Saturday, September 6th
WHERE TO BEGIN? I ask myself each day. I do the chores slowly, try to start out at least on a good steady slow rhythm. Today got up at 6:30 to a subdued autumnal light, the sun diffused through gentle clouds and haze. I changed the sheets on my bed and got the laundry together, then went down and cooked my breakfast—a good one of bacon and some of the small tomatoes Raymond brought yesterday from his garden. (My mother loved this breakfast and I always think of her when I cook it.) Then I went out in rubber boots over my pajamas and picked a few flowers to perk up the bunches. A great joy now, because it’s the first time I have sowed them among the annuals, is the scabiosa, every shade of white, purple, and lavendar, and also the annual lupine.
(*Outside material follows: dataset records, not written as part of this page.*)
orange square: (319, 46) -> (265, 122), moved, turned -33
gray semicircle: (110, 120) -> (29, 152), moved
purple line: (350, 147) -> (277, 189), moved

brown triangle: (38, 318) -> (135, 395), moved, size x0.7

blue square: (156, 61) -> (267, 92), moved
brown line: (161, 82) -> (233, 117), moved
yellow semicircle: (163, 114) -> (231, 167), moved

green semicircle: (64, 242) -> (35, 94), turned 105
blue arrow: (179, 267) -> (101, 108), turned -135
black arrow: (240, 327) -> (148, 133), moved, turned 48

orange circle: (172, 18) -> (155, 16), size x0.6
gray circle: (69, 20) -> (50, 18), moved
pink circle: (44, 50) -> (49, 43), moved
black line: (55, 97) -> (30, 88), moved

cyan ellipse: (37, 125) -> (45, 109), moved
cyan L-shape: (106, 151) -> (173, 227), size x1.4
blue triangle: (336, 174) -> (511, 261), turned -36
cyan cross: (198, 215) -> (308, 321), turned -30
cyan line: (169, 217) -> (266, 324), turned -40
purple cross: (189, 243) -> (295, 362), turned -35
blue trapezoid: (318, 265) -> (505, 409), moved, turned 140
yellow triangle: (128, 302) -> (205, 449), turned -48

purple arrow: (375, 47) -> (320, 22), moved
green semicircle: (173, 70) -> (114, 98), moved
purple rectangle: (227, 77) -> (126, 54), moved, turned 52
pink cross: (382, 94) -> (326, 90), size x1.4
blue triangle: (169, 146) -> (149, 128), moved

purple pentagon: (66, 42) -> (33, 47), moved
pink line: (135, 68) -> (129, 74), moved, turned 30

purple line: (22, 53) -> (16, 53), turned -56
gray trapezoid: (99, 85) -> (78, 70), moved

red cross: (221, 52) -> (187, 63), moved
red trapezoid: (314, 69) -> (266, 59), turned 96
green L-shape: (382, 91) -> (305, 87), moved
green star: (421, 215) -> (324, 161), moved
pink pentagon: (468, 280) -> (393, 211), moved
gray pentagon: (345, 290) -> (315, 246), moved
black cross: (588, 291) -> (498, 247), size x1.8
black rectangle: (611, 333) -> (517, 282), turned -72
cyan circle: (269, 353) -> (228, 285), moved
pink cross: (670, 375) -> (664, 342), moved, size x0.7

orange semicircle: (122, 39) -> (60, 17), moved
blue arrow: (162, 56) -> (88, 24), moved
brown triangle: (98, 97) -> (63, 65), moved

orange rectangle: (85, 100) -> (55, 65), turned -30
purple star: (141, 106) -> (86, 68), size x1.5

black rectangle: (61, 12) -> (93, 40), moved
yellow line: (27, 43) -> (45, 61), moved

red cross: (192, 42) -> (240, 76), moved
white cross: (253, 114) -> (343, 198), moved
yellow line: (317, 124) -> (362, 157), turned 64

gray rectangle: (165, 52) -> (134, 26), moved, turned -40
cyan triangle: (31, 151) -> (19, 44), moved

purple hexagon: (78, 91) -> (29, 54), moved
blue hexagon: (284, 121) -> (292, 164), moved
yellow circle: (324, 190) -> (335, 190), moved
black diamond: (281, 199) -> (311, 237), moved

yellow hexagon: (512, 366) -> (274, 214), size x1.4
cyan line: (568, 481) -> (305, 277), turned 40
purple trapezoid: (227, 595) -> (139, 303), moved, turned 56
Yesterday I picked two sprays of that, the most astonishing brilliant blue. Any day now we shall have a hard frost and it will all go.
Susan Garrett called yesterday to ask whether I would like to see some gardens that afternoon, and off we went at half past three with two young women who had kindly wanted to do this for me because they liked my books. It was a delightful expedition, to three gardens, each very different from the other. Mrs. Howells at Kittery Point gave us two night-blooming cereus to watch open after we got home (and they did open at precisely nine—a poignant glory because it comes and goes so fast). I enjoyed the gardens and the delightful women who created them, but my hackles rise always at the attitudes of garden club members. I fear I am unregenerate, or perhaps simply old-fashioned, for I do not really like “arrangements” where too often a kind of ingenuity (using strange leaves or lettuce or a cabbage to be “interesting”) replaces the simple joys of just plain old-fashioned bunches of flowers, which is what I love. I was pleased to note that nowhere did I see such a variety of annuals as I have in my wild, untidy, weedful picking garden here.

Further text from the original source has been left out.